**Exercise goal**
Copy the data exactly from the line that contains "Credit Ratings (77, 1571)" through the line that contains "Quarterly Results (85, 1054)", keeping both end lines and leaving out everything else.

%%

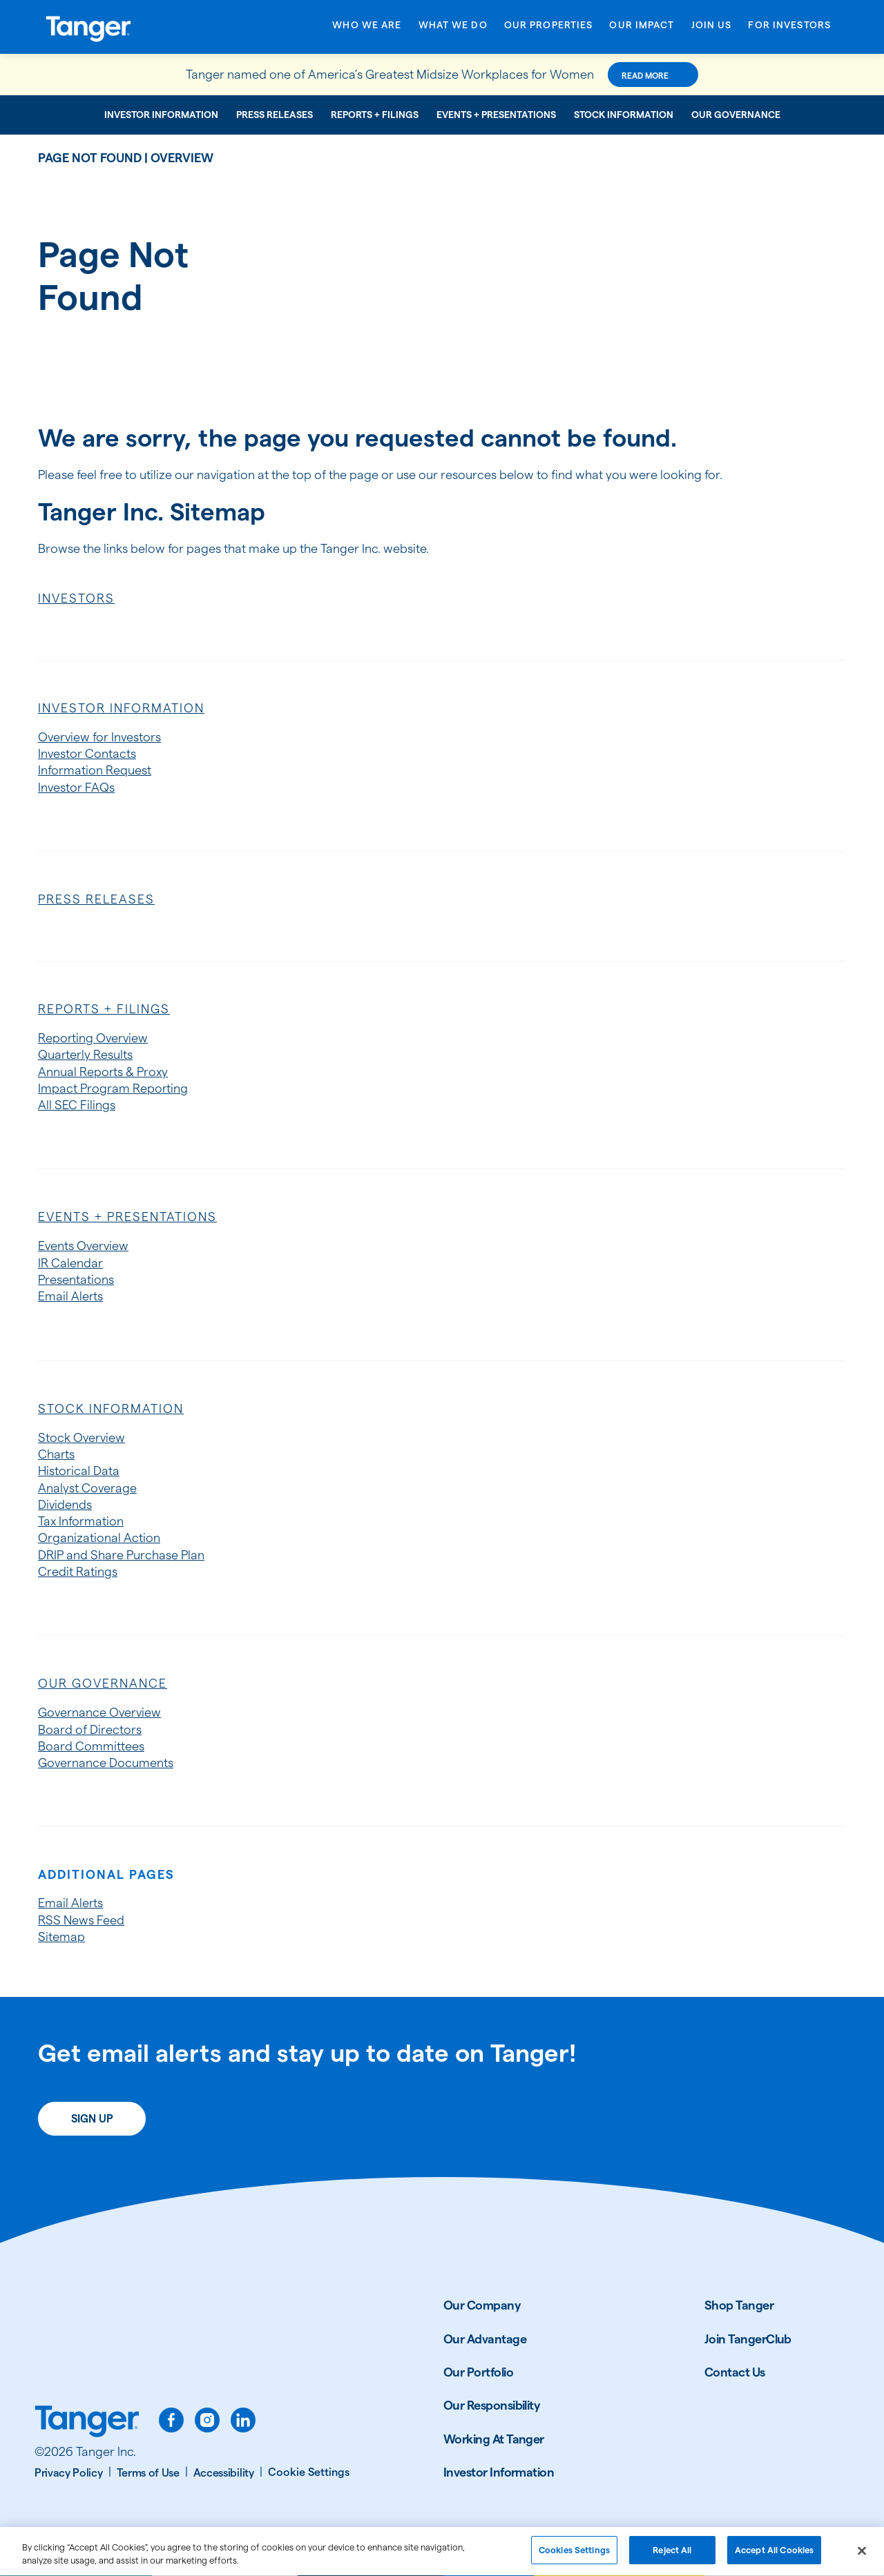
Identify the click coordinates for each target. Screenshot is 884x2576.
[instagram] (207, 2420)
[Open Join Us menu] (711, 29)
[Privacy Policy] (73, 2473)
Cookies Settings (574, 2557)
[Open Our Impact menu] (641, 29)
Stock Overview (81, 1437)
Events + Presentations (496, 114)
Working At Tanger (493, 2439)
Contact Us (734, 2372)
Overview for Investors (99, 736)
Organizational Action (99, 1537)
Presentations (76, 1279)
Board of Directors (90, 1729)
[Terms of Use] (152, 2473)
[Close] (862, 2558)
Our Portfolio (478, 2372)
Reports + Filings (375, 114)
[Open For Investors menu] (789, 29)
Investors (76, 598)
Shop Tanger (739, 2305)
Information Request (94, 770)
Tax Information (81, 1521)
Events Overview (83, 1245)
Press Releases (274, 114)
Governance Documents (105, 1762)
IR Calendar (70, 1262)
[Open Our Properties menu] (548, 29)
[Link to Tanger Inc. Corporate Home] (131, 27)
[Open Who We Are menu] (366, 29)
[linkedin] (243, 2420)
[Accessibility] (227, 2473)
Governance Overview (99, 1712)
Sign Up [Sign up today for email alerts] (92, 2119)
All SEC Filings (76, 1104)
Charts (56, 1454)
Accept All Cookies (774, 2557)
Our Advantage (484, 2338)
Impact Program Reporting (113, 1088)
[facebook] (171, 2420)
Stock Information (623, 114)
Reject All (672, 2557)
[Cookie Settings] (308, 2472)
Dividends (65, 1504)
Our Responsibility (491, 2405)
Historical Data (78, 1470)
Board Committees (91, 1746)
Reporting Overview (93, 1037)
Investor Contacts (87, 753)
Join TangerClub (747, 2338)
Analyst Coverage (87, 1487)
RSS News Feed (81, 1919)
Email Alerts (70, 1295)
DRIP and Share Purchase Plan (121, 1554)
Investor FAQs (76, 787)
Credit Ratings (77, 1571)
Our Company (482, 2305)
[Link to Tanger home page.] (87, 2422)
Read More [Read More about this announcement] (645, 75)
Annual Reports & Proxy (103, 1071)
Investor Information (161, 114)
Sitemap (61, 1936)
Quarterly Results (85, 1054)
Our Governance (735, 114)
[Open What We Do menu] (453, 29)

%%

**Written solution**
Credit Ratings (77, 1571)
Our Company (482, 2305)
[Link to Tanger home page.] (87, 2422)
Read More [Read More about this announcement] (645, 75)
Annual Reports & Proxy (103, 1071)
Investor Information (161, 114)
Sitemap (61, 1936)
Quarterly Results (85, 1054)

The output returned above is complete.